==== Given data

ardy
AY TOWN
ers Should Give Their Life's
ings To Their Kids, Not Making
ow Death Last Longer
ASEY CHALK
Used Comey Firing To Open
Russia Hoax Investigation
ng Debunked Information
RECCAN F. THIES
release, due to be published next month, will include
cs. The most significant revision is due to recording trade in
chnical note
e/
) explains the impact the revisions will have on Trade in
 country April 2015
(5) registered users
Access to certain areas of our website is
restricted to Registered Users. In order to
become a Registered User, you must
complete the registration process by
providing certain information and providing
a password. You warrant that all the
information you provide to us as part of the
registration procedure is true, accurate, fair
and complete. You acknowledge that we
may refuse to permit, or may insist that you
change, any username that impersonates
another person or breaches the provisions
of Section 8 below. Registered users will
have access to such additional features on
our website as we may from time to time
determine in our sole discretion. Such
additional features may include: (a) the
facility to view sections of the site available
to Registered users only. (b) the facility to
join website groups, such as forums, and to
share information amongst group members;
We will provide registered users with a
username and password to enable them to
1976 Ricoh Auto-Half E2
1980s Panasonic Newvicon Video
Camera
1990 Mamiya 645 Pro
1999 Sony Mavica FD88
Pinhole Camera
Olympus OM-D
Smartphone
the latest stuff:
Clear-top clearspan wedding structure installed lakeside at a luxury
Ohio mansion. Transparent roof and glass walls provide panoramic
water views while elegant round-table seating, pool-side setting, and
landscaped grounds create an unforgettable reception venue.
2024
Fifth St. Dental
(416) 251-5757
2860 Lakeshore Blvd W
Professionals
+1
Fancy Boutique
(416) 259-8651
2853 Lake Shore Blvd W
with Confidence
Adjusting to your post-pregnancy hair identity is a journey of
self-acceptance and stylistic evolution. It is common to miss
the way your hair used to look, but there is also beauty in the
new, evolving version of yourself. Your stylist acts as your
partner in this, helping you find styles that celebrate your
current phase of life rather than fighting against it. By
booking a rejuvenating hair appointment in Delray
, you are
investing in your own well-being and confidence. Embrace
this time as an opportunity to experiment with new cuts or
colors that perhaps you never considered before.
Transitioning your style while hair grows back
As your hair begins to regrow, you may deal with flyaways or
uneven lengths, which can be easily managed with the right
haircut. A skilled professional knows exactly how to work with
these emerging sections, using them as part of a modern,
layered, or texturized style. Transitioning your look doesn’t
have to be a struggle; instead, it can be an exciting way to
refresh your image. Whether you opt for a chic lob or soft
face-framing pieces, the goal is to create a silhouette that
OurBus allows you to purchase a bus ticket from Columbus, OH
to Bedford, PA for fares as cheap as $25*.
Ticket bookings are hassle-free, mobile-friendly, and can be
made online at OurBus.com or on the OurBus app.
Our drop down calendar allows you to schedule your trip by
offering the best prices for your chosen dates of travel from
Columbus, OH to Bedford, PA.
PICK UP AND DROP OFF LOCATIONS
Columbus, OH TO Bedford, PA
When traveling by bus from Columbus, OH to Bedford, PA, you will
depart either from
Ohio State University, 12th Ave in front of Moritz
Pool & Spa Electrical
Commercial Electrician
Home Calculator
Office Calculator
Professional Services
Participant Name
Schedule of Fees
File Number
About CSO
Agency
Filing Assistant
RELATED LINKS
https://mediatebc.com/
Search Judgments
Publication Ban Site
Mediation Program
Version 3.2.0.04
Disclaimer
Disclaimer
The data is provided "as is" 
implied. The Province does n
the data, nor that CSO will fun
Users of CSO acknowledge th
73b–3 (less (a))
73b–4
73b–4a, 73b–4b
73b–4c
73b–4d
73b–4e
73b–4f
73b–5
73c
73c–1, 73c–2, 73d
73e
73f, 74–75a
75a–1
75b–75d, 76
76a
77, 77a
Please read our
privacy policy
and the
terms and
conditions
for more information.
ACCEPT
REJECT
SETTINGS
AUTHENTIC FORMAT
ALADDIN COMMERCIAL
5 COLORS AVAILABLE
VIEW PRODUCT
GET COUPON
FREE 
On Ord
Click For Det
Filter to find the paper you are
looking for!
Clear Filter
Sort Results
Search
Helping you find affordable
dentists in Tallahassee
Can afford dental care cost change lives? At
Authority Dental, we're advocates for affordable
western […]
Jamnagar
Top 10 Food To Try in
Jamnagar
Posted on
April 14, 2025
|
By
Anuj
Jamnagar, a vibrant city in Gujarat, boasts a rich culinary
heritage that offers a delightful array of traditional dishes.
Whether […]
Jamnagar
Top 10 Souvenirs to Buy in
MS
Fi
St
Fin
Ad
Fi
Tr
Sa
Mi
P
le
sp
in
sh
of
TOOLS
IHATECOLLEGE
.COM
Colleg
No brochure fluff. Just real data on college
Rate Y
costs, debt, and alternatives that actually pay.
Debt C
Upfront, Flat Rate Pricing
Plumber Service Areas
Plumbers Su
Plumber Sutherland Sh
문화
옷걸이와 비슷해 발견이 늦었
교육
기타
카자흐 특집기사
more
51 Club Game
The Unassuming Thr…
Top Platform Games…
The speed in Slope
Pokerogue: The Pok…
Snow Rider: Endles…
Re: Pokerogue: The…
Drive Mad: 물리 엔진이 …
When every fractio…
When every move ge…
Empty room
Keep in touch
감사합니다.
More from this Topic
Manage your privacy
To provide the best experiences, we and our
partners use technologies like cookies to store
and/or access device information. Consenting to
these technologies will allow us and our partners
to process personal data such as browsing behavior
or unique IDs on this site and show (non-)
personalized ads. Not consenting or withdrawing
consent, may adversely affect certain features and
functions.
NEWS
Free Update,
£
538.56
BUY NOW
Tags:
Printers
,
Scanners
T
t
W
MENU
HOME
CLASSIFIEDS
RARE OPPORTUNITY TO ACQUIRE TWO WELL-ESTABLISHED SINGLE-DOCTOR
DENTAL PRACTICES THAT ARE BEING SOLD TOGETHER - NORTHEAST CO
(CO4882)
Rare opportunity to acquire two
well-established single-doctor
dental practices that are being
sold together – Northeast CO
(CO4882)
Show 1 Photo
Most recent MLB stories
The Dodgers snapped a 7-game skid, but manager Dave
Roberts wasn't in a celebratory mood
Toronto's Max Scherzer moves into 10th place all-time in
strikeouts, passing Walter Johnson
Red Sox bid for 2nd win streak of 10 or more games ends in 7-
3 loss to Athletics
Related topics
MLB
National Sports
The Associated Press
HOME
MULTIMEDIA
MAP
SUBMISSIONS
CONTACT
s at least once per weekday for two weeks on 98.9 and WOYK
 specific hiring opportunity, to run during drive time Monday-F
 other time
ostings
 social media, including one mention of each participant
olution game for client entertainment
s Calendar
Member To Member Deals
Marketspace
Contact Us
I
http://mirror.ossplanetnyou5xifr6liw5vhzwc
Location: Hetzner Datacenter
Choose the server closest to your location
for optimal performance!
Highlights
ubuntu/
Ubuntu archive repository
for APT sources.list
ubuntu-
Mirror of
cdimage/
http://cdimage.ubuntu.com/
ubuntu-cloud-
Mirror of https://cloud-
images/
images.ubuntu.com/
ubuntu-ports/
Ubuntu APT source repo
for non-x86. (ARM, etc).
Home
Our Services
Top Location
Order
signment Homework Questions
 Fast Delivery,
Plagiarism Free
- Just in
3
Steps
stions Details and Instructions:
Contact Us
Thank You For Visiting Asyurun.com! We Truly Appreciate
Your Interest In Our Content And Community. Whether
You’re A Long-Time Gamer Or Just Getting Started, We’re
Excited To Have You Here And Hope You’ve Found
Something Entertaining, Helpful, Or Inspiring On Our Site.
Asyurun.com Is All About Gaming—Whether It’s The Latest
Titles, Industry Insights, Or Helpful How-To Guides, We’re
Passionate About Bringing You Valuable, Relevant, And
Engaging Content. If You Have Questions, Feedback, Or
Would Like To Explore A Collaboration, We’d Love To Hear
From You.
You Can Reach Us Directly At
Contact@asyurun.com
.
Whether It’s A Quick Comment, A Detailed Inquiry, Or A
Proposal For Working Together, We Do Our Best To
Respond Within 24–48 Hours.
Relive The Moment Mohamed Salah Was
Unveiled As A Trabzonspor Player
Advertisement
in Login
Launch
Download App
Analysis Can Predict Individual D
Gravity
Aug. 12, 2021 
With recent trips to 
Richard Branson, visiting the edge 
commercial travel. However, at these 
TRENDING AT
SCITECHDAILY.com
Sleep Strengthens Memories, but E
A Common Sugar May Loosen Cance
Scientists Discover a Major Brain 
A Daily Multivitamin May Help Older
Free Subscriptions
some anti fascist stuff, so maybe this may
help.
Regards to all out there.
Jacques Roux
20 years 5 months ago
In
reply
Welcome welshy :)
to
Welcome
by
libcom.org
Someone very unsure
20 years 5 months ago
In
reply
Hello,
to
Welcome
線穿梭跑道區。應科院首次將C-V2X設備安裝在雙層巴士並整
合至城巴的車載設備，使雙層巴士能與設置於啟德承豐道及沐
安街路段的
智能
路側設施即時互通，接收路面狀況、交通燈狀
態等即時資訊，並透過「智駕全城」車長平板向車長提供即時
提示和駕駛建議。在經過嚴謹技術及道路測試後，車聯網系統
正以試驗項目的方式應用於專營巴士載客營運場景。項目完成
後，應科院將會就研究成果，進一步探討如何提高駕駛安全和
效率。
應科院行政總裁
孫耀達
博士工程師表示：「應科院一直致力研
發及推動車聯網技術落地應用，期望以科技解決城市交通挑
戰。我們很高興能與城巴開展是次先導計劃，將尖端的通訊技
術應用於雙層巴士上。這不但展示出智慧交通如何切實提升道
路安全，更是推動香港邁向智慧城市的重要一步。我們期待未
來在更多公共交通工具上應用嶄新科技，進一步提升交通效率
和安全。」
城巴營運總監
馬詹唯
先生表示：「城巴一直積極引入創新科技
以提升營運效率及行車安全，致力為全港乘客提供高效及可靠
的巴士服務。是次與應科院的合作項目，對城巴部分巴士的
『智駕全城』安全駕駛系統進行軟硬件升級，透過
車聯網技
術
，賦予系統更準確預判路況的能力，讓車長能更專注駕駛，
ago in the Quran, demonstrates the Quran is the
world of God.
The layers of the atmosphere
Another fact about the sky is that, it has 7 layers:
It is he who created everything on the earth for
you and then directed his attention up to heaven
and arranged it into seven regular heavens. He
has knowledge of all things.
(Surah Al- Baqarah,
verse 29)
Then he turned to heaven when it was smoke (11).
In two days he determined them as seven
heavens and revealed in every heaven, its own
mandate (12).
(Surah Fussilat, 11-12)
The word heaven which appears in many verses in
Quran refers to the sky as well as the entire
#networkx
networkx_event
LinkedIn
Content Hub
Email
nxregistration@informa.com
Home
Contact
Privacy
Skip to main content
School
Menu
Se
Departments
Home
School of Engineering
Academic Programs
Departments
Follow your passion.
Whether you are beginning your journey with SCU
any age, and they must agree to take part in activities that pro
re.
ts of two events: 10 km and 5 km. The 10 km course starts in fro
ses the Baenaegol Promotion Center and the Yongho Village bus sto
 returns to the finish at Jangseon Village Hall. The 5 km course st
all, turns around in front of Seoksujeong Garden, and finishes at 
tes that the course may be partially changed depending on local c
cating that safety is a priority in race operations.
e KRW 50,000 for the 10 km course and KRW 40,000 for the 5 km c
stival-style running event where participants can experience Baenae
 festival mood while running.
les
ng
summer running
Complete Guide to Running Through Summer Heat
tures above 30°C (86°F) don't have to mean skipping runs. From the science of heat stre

========

Problem to solve:
Quote exactly the opening line of the material above and every line after it, up to and including the line that contains "release, due to".

Result:
ardy
AY TOWN
ers Should Give Their Life's
ings To Their Kids, Not Making
ow Death Last Longer
ASEY CHALK
Used Comey Firing To Open
Russia Hoax Investigation
ng Debunked Information
RECCAN F. THIES
release, due to be published next month, will include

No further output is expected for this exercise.